Especially when no API key is given:

grafik

speed2exe commented 4 months ago

@almereyda The ai feature in the sreenshot has nothing to do with the the ai services and indexer (those are WIP and offically unreleased), the ai features in the screenshot requires you to put OpenAI keys in the frontend settings.

For now, if you are running postgresql without pgvector and not running the indexer, you can simply remove file AppFlowy-Cloud/migrations/20240521092310_collab_embeddings.sql.

almereyda commented 4 months ago

There's so much AI around, without actually using it, I might have mixed things up.

Thanks for pointing out, that the migrations are used for all three stateful services, appflowy_cloud, appflowy_history and appflowy_indexer.

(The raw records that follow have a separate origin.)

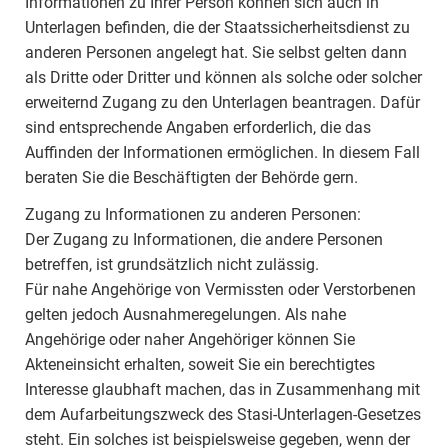
Informationen zu Ihrer Person können sich auch in
Unterlagen befinden, die der Staatssicherheitsdienst zu
anderen Personen angelegt hat. Sie selbst gelten dann
als Dritte oder Dritter und können als solche oder solcher
erweiternd Zugang zu den Unterlagen beantragen. Dafür
sind entsprechende Angaben erforderlich, die das
Auffinden der Informationen ermöglichen. In diesem Fall
beraten Sie die Beschäftigten der Behörde gern.
Zugang zu Informationen zu anderen Personen:
Der Zugang zu Informationen, die andere Personen
betreffen, ist grundsätzlich nicht zulässig.
Für nahe Angehörige von Vermissten oder Verstorbenen
gelten jedoch Ausnahmeregelungen. Als nahe
Angehörige oder naher Angehöriger können Sie
Akteneinsicht erhalten, soweit Sie ein berechtigtes
Interesse glaubhaft machen, das in Zusammenhang mit
dem Aufarbeitungszweck des Stasi-Unterlagen-Gesetzes
steht. Ein solches ist beispielsweise gegeben, wenn der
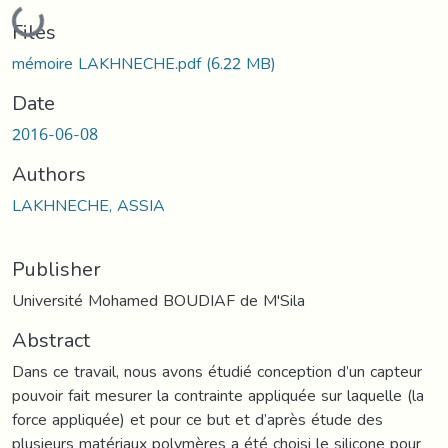
Loading...
Files
mémoire LAKHNECHE.pdf
(6.22 MB)
Date
2016-06-08
Authors
LAKHNECHE, ASSIA
Publisher
Université Mohamed BOUDIAF de M'Sila
Abstract
Dans ce travail, nous avons étudié conception d’un capteur
pouvoir fait mesurer la contrainte appliquée sur laquelle (la
force appliquée) et pour ce but et d’après étude des
plusieurs matériaux polymères a été choisi le silicone pour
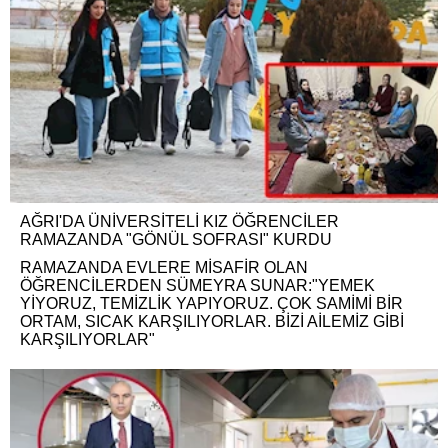
AĞRI'DA ÜNİVERSİTELİ KIZ ÖĞRENCİLER
RAMAZANDA "GÖNÜL SOFRASI" KURDU
RAMAZANDA EVLERE MİSAFİR OLAN
ÖĞRENCİLERDEN SÜMEYRA SUNAR:"YEMEK
YİYORUZ, TEMİZLİK YAPIYORUZ. ÇOK SAMİMİ BİR
ORTAM, SICAK KARŞILIYORLAR. BİZİ AİLEMİZ GİBİ
KARŞILIYORLAR"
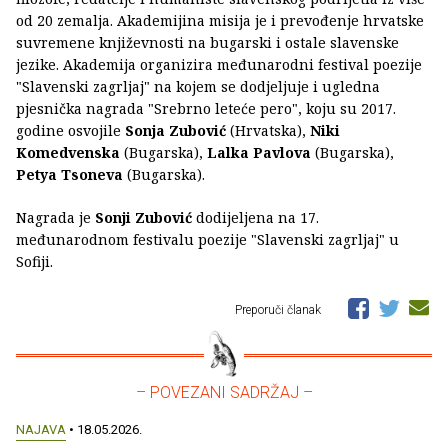
od 20 zemalja. Akademijina misija je i prevođenje hrvatske
suvremene književnosti na bugarski i ostale slavenske
jezike. Akademija organizira međunarodni festival poezije
"Slavenski zagrljaj" na kojem se dodjeljuje i ugledna
pjesnička nagrada "Srebrno leteće pero", koju su 2017.
godine osvojile
Sonja Zubović
(Hrvatska),
Niki
Komedvenska
(Bugarska),
Lalka Pavlova
(Bugarska),
Petya Tsoneva
(Bugarska).
Nagrada je
Sonji Zubović
dodijeljena na 17.
međunarodnom festivalu poezije "Slavenski zagrljaj" u
Sofiji.
Preporuči članak
– POVEZANI SADRŽAJ –
NAJAVA
• 18.05.2026.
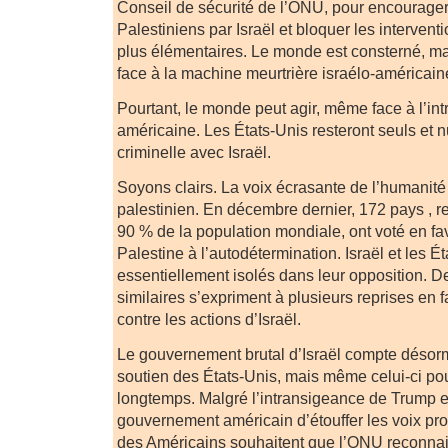
Conseil de sécurité de l’ONU, pour encourage
Palestiniens par Israël et bloquer les intervent
plus élémentaires. Le monde est consterné, m
face à la machine meurtrière israélo-américain
Pourtant, le monde peut agir, même face à l’in
américaine. Les États-Unis resteront seuls et n
criminelle avec Israël.
Soyons clairs. La voix écrasante de l’humanité
palestinien. En décembre dernier, 172 pays , r
90 % de la population mondiale, ont voté en fav
Palestine à l’autodétermination. Israël et les Ét
essentiellement isolés dans leur opposition. D
similaires s’expriment à plusieurs reprises en f
contre les actions d’Israël.
Le gouvernement brutal d’Israël compte désor
soutien des États-Unis, mais même celui-ci pou
longtemps. Malgré l’intransigeance de Trump et
gouvernement américain d’étouffer les voix pr
des Américains souhaitent que l’ONU reconnais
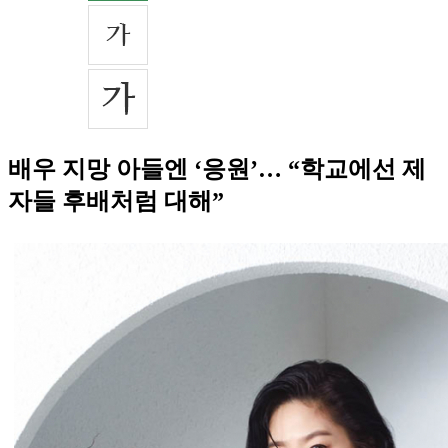
배우 지망 아들엔 ‘응원’… “학교에선 제
자들 후배처럼 대해”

Maybe it's possible to separate them a bit more, in so we can more cleanly distinguish what belongs where.

henri9813 commented 2 months ago

Hello,

In my opinion, there is too many steps required to simply run appflowy without AI.

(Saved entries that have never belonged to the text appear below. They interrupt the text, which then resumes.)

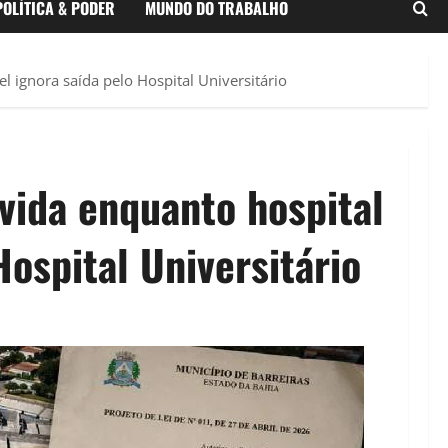
POLÍTICA & PODER
MUNDO DO TRABALHO
l ignora saída pelo Hospital Universitário
ívida enquanto hospital
Hospital Universitário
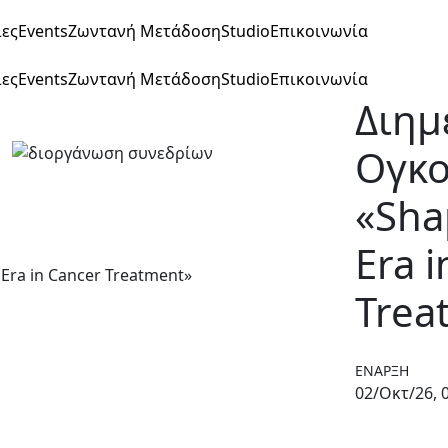
ίες
Events
Ζωντανή Μετάδοση
Studio
Επικοινωνία
ίες
Events
Ζωντανή Μετάδοση
Studio
Επικοινωνία
Διημ
Ογκο
«Sha
Era 
Trea
ΈΝΑΡΞΗ
02/Οκτ/26, 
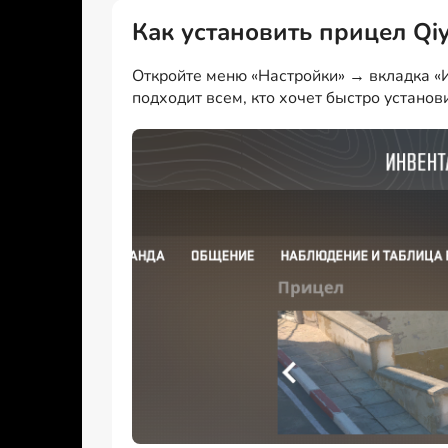
Как установить прицел Qi
Откройте меню «Настройки» → вкладка «И
подходит всем, кто хочет быстро установ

I know in 2024 no one is able to publish a product without AI even if many people don't care about it.

In my case, I deploy appflowy for documentation purposes, and project management.

But I can't imagine due to AI ( and OpenAI ) we can't run a simple self-hosted project.

Maybe there is a design problem somewhere, but I can't imagine a world when not configuring OpenAI token in a self hosted project which is not entirely dependent to AI block his deployment.

Thanks @speed2exe for the workaround which was not required few months ago.

We need a support for a simply not enabled openai.

The container should either not start, or gracefully stop by printing: "AI features will not be loaded because OPENAI_TOKEN environment variable is not configured."